El tope que marca la obligación de declarar está en 10.000 euros, aunque a partir de 6.000 euros una transferencia puede revisarse por la Agencia Tributaria.
Enviar dinero a un familiar es habitual, pero no siempre es un simple movimiento entre cuentas. Si se interpreta como donación, entra en juego el Impuesto de Sucesiones y Donaciones (ISD), con diferencias claras según la comunidad autónoma. De hecho, Hacienda fija límites muy concretos sobre cuánto dinero puede entregarse sin tributar, y conviene tenerlos claros para evitar sanciones.
El doble umbral de 6.000 y 10.000 euros que conviene tener en mente para no pagar a Hacienda
Los bancos vigilan transacciones y comunican operaciones sospechosas. De hecho, ese control se apoya, entre otras normas, en la Ley 10/2010 de prevención del blanqueo de capitales y la financiación del terrorismo.

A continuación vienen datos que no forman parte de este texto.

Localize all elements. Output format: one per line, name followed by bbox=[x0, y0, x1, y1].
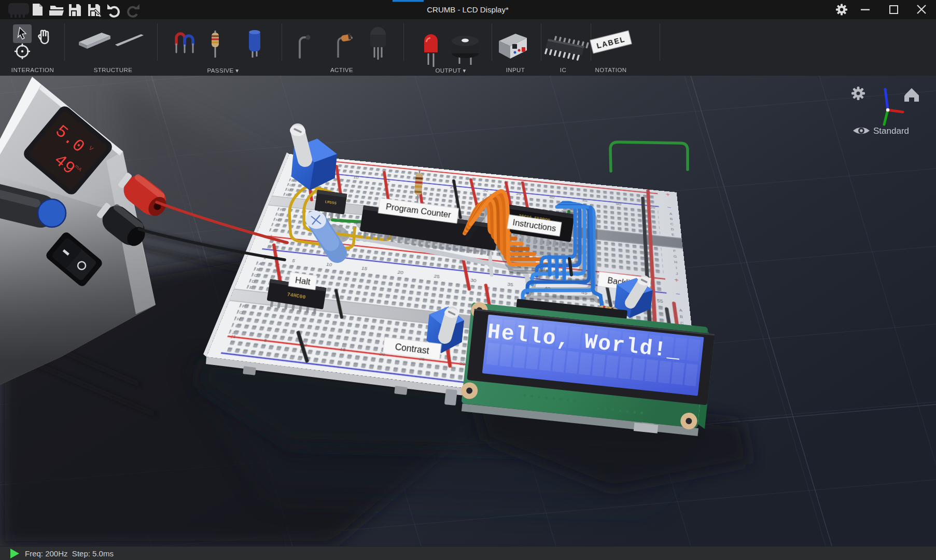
svg-text:CRUMB - LCD Display*: CRUMB - LCD Display* bbox=[427, 5, 509, 14]
svg-text:Standard: Standard bbox=[873, 126, 909, 136]
svg-text:Freq: 200Hz Step: 5.0ms: Freq: 200Hz Step: 5.0ms bbox=[25, 549, 114, 558]
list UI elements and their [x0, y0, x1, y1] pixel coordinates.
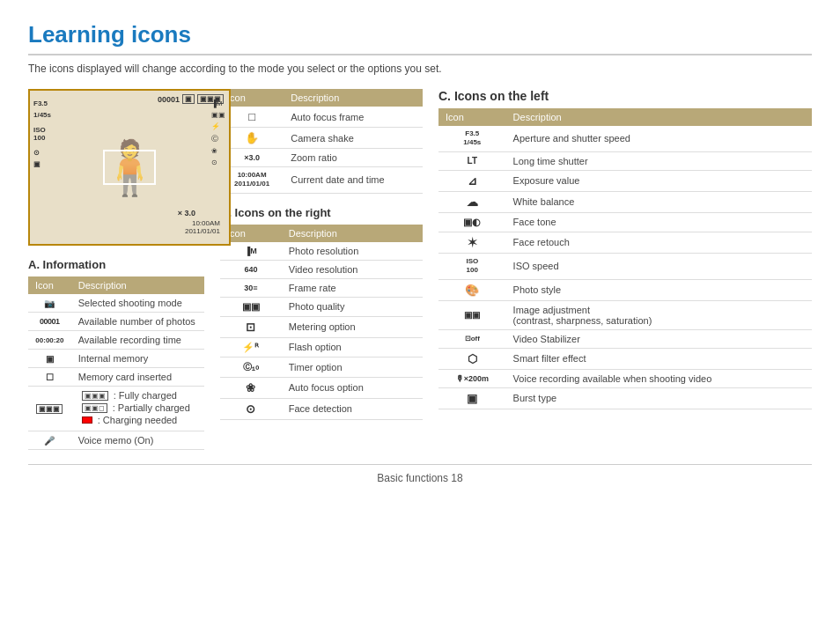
desc-cell: Face tone [506, 212, 812, 232]
table-row: ✋ Camera shake [220, 128, 423, 149]
desc-cell: Voice recording available when shooting … [506, 369, 812, 387]
desc-cell: Voice memo (On) [71, 431, 204, 450]
table-row: ⚡ᴿ Flash option [220, 337, 423, 357]
icon-cell: ▣▣▣ [28, 387, 71, 431]
icon-cell: ▣ [28, 350, 71, 368]
table-row: ▣ Internal memory [28, 350, 204, 368]
section-c-desc-header: Description [506, 108, 812, 126]
battery-empty-label: : Charging needed [98, 415, 178, 425]
icon-cell: 🎨 [438, 279, 506, 300]
desc-cell: Video Stabilizer [506, 329, 812, 348]
table-row: 640 Video resolution [220, 260, 423, 278]
desc-cell: Aperture and shutter speed [506, 126, 812, 151]
top-icon-table: Icon Description □ Auto focus frame ✋ Ca… [220, 89, 423, 194]
table-row: 10:00AM2011/01/01 Current date and time [220, 167, 423, 194]
icon-cell: ❀ [220, 377, 282, 398]
section-c-table: Icon Description F3.51/45s Aperture and … [438, 108, 812, 409]
icon-cell: Ⓒ₁₀ [220, 357, 282, 377]
desc-cell: Available number of photos [71, 313, 204, 331]
battery-full-icon: ▣▣▣ [82, 391, 108, 401]
table-row: ✶ Face retouch [438, 232, 812, 253]
page-title: Learning icons [28, 21, 812, 55]
desc-cell: Video resolution [282, 260, 423, 278]
desc-cell: Memory card inserted [71, 368, 204, 387]
table-row: □ Auto focus frame [220, 107, 423, 128]
table-row: 🎨 Photo style [438, 279, 812, 300]
icon-cell: 🎤 [28, 431, 71, 450]
table-row: Ⓒ₁₀ Timer option [220, 357, 423, 377]
icon-cell: ▣ [438, 387, 506, 409]
desc-cell: Face detection [282, 398, 423, 419]
battery-partial-icon: ▣▣◻ [82, 403, 107, 413]
section-c-icon-header: Icon [438, 108, 506, 126]
page-footer: Basic functions 18 [28, 464, 812, 484]
camera-date: 2011/01/01 [185, 227, 220, 235]
camera-time: 10:00AM [185, 219, 220, 227]
desc-cell: Image adjustment(contrast, sharpness, sa… [506, 300, 812, 329]
section-a-title: A. Information [28, 258, 204, 271]
desc-cell: Metering option [282, 316, 423, 337]
table-row: ▣◐ Face tone [438, 212, 812, 232]
desc-cell: Exposure value [506, 170, 812, 191]
desc-cell: Auto focus frame [284, 107, 423, 128]
icon-cell: 🎙×200m [438, 369, 506, 387]
table-row: 🎤 Voice memo (On) [28, 431, 204, 450]
section-b-desc-header: Description [282, 225, 423, 242]
icon-cell: ▣◐ [438, 212, 506, 232]
table-row: ☐ Memory card inserted [28, 368, 204, 387]
desc-cell: Camera shake [284, 128, 423, 149]
section-a-table: Icon Description 📷 Selected shooting mod… [28, 276, 204, 450]
section-c-title: C. Icons on the left [438, 89, 812, 103]
icon-cell: LT [438, 151, 506, 170]
desc-cell: Selected shooting mode [71, 294, 204, 313]
section-b-title: B. Icons on the right [220, 206, 423, 219]
camera-preview-diagram: 00001 ▣ ▣▣▣ F3.5 1/45s ISO100 ⊙ ▣ 🧍 ▐M [28, 89, 239, 246]
icon-cell: ⊿ [438, 170, 506, 191]
top-desc-header: Description [284, 89, 423, 107]
desc-cell: Internal memory [71, 350, 204, 368]
icon-cell: ✶ [438, 232, 506, 253]
desc-cell: Available recording time [71, 331, 204, 350]
icon-cell: ▣▣ [220, 297, 282, 316]
icon-cell: F3.51/45s [438, 126, 506, 151]
icon-cell: ISO100 [438, 253, 506, 279]
battery-partial-label: : Partially charged [113, 402, 190, 413]
icon-cell: 30≡ [220, 278, 282, 297]
table-row: 00:00:20 Available recording time [28, 331, 204, 350]
table-row: 00001 Available number of photos [28, 313, 204, 331]
desc-cell: ▣▣▣: Fully charged ▣▣◻: Partially charge… [71, 387, 204, 431]
table-row: ☁ White balance [438, 191, 812, 212]
zoom-label: × 3.0 [178, 209, 195, 217]
desc-cell: Face retouch [506, 232, 812, 253]
table-row: ▐M Photo resolution [220, 242, 423, 261]
icon-cell: ☐ [28, 368, 71, 387]
section-a: A. Information Icon Description 📷 Select… [28, 258, 204, 450]
table-row: 30≡ Frame rate [220, 278, 423, 297]
battery-full-label: : Fully charged [114, 390, 177, 401]
section-a-icon-header: Icon [28, 276, 71, 294]
icon-cell: 00:00:20 [28, 331, 71, 350]
table-row: F3.51/45s Aperture and shutter speed [438, 126, 812, 151]
table-row: 🎙×200m Voice recording available when sh… [438, 369, 812, 387]
desc-cell: Zoom ratio [284, 149, 423, 167]
icon-cell: ☁ [438, 191, 506, 212]
icon-cell: ⊡ [220, 316, 282, 337]
section-b-table: Icon Description ▐M Photo resolution 640… [220, 225, 423, 420]
table-row: 📷 Selected shooting mode [28, 294, 204, 313]
section-b: B. Icons on the right Icon Description ▐… [220, 206, 423, 420]
section-a-desc-header: Description [71, 276, 204, 294]
icon-cell: 640 [220, 260, 282, 278]
table-row: ▣▣▣ ▣▣▣: Fully charged ▣▣◻: Partially ch… [28, 387, 204, 431]
table-row: ISO100 ISO speed [438, 253, 812, 279]
table-row: ⬡ Smart filter effect [438, 348, 812, 369]
table-row: ❀ Auto focus option [220, 377, 423, 398]
desc-cell: Timer option [282, 357, 423, 377]
table-row: ⊡ Metering option [220, 316, 423, 337]
icon-cell: ⊡off [438, 329, 506, 348]
table-row: ×3.0 Zoom ratio [220, 149, 423, 167]
page-subtitle: The icons displayed will change accordin… [28, 63, 812, 75]
desc-cell: ISO speed [506, 253, 812, 279]
col-mid: Icon Description □ Auto focus frame ✋ Ca… [220, 89, 423, 420]
desc-cell: Burst type [506, 387, 812, 409]
desc-cell: Smart filter effect [506, 348, 812, 369]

| Importe de la transferencia | Qué puede ocurrir | Por qué importa |
|---|---|---|
| Más de 6.000 euros | Puede ser objeto de análisis por Hacienda | Es una cuantía relevante y puede revisarse |
| 10.000 euros o más | Debe declararse de forma obligatoria | Superar ese límite activa la obligación de informar |
¿Entonces por debajo de 6.000 euros no pasa nada? No necesariamente: lo clave es si el dinero encaja como donación y si la operación resulta coherente para donante y destinatario.
Qué pasa si la transferencia se considera donación y entra en el ISD
Si el dinero no es un préstamo ni el pago de un servicio, puede considerarse donación. En ese caso, hay que cumplir con las obligaciones del ISD ante la Agencia Tributaria. Sin embargo, si no se declara una transferencia que debiera tributar, las sanciones pueden ir desde 600 euros y llegar hasta el 50% del valor de la donación no declarada. ¿Merece la pena arriesgarse por hacerlo rápido? Para no llevarse sorpresas, conviene tener claro si es un regalo o responde a otra causa. Además, es importante recordar que, si es donación, hay obligaciones fiscales.
Bonificaciones y reducciones por comunidades autónomas que cambian mucho el impuesto
Aunque el ISD es estatal, su gestión y recaudación dependen de las comunidades autónomas. Por eso, no se paga lo mismo en todas. Algunos ejemplos entre familiares directos:
- Madrid: bonificación del 99% si se firma ante notario.
- Andalucía: reducción de hasta un millón de euros.
- Castilla-La Mancha: bonificación de entre el 100% y el 80%, según la cuantía recibida.
- Islas Baleares: eliminación del impuesto para donaciones entre padres e hijos.
Antes de mover una cantidad importante, conviene revisar qué normativa se está aplicando en tu comunidad autónoma. Además, hay que tener presente que, con otros familiares y, sobre todo, con personas ajenas a la unidad familiar, no se aplican las mismas bonificaciones. En ese escenario, sí puede tocar pagar impuestos, con tipos que van del 7,65% al 34% dependiendo del lugar de residencia.